To do: Starting at the line that contains "Jelentkezés projekt", print every remaining line of the entries, unchanged, and output nothing more.

[Page images and extracted text]
Content starts
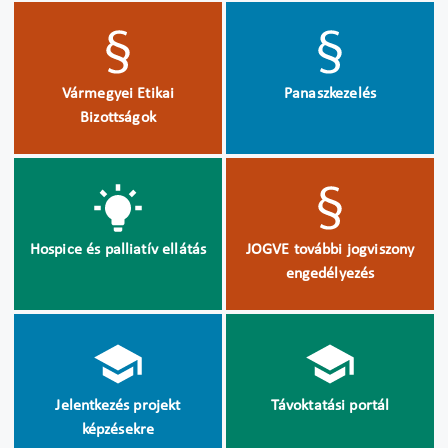
Vármegyei Etikai
Panaszkezelés
Bizottságok
Hospice és palliatív ellátás
JOGVE további jogviszony
engedélyezés
Jelentkezés projekt
Távoktatási portál
képzésekre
Content ends
Task result:
Jelentkezés projekt
Távoktatási portál
képzésekre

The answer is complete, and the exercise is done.